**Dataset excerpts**

____________

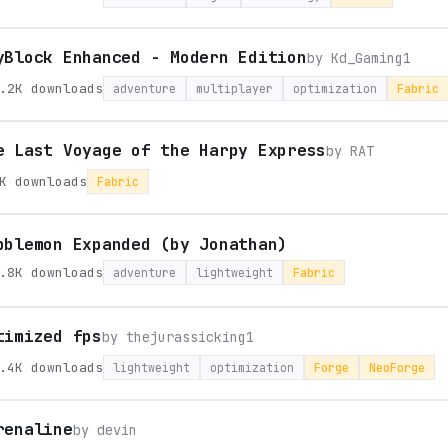
yBlock Enhanced - Modern Edition
by
Kd_Gaming1
.2K
downloads
adventure
multiplayer
optimization
Fabric
e Last Voyage of the Harpy Express
by
RAT
K
downloads
Fabric
bblemon Expanded (by Jonathan)
.8K
downloads
adventure
lightweight
Fabric
timized fps
by
thejurassicking1
.4K
downloads
lightweight
optimization
Forge
NeoForge
renaline
by
devin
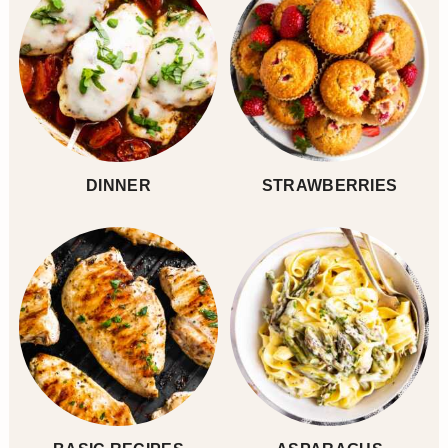
DINNER
STRAWBERRIES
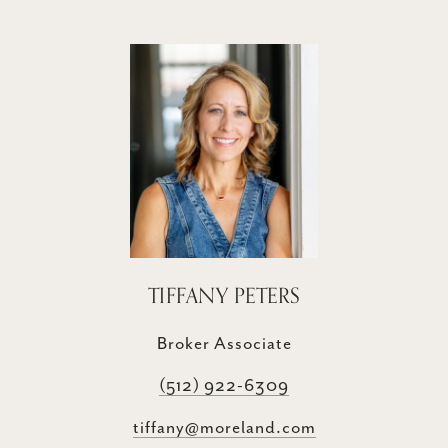
TIFFANY PETERS
Broker Associate
(512) 922-6309
tiffany@moreland.com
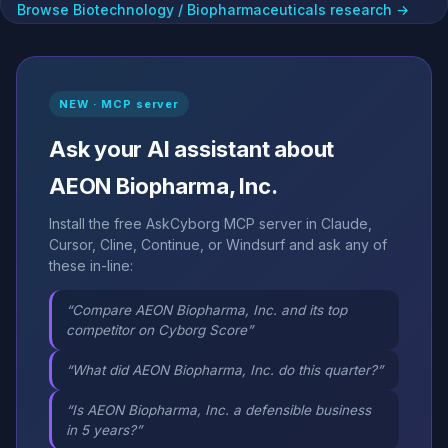
Browse Biotechnology / Biopharmaceuticals research →
NEW · MCP server
Ask your AI assistant about
AEON Biopharma, Inc.
Install the free AskCyborg MCP server in Claude,
Cursor, Cline, Continue, or Windsurf and ask any of
these in-line:
“Compare AEON Biopharma, Inc. and its top
competitor on Cyborg Score”
“What did AEON Biopharma, Inc. do this quarter?”
“Is AEON Biopharma, Inc. a defensible business
in 5 years?”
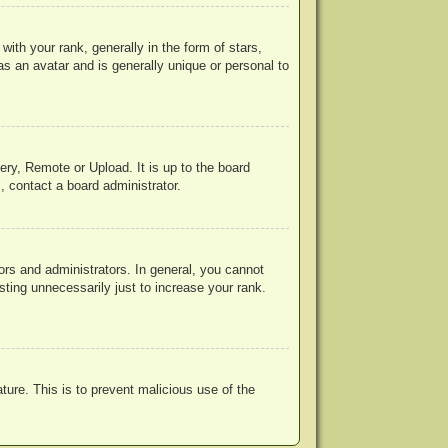
h your rank, generally in the form of stars,
s an avatar and is generally unique or personal to
ery, Remote or Upload. It is up to the board
, contact a board administrator.
rs and administrators. In general, you cannot
ting unnecessarily just to increase your rank.
ature. This is to prevent malicious use of the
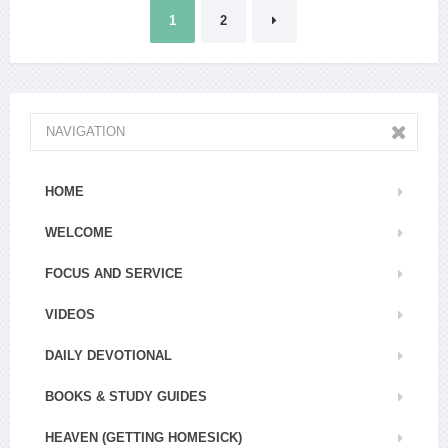
Posts
1
2
pagination
NAVIGATION
HOME
WELCOME
FOCUS AND SERVICE
VIDEOS
DAILY DEVOTIONAL
BOOKS & STUDY GUIDES
HEAVEN (GETTING HOMESICK)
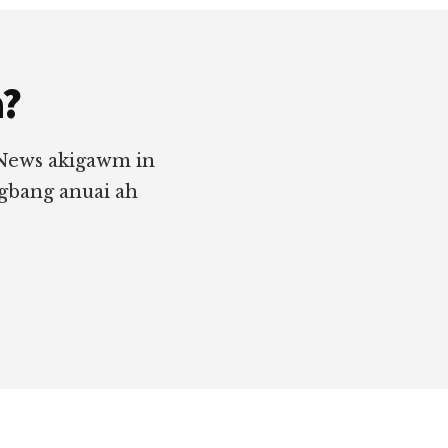
a?
 News akigawm in
ngbang anuai ah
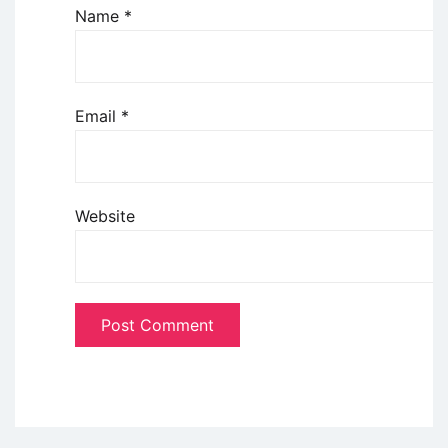
Name
*
Email
*
Website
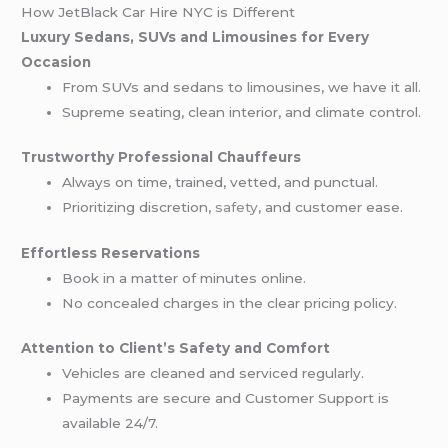
How JetBlack Car Hire NYC is Different
Luxury Sedans, SUVs and Limousines for Every
Occasion
From SUVs and sedans to limousines, we have it all.
Supreme seating, clean interior, and climate control.
Trustworthy Professional Chauffeurs
Always on time, trained, vetted, and punctual.
Prioritizing discretion,
safety
, and customer ease.
Effortless Reservations
Book in a matter of minutes online.
No concealed charges in the clear pricing policy.
Attention to Client’s Safety and Comfort
Vehicles are cleaned and serviced regularly.
Payments are secure and Customer Support is
available 24/7.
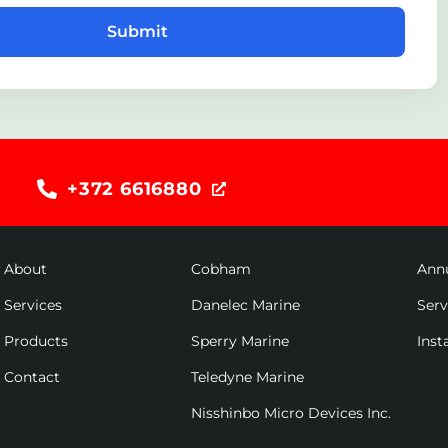
Submit
+372 6616880
About
Cobham
Ann
Services
Danelec Marine
Ser
Products
Sperry Marine
Inst
Contact
Teledyne Marine
Nisshinbo Micro Devices Inc.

____________

**Exercise brief**
Nothing should appear in the answer except the lines above from the line with "How JetBlack Car Hire NYC is Different" through the line with "Book in a matter of minutes online.", both included, written out exactly.

**Written solution**
How JetBlack Car Hire NYC is Different
Luxury Sedans, SUVs and Limousines for Every
Occasion
From SUVs and sedans to limousines, we have it all.
Supreme seating, clean interior, and climate control.
Trustworthy Professional Chauffeurs
Always on time, trained, vetted, and punctual.
Prioritizing discretion,
safety
, and customer ease.
Effortless Reservations
Book in a matter of minutes online.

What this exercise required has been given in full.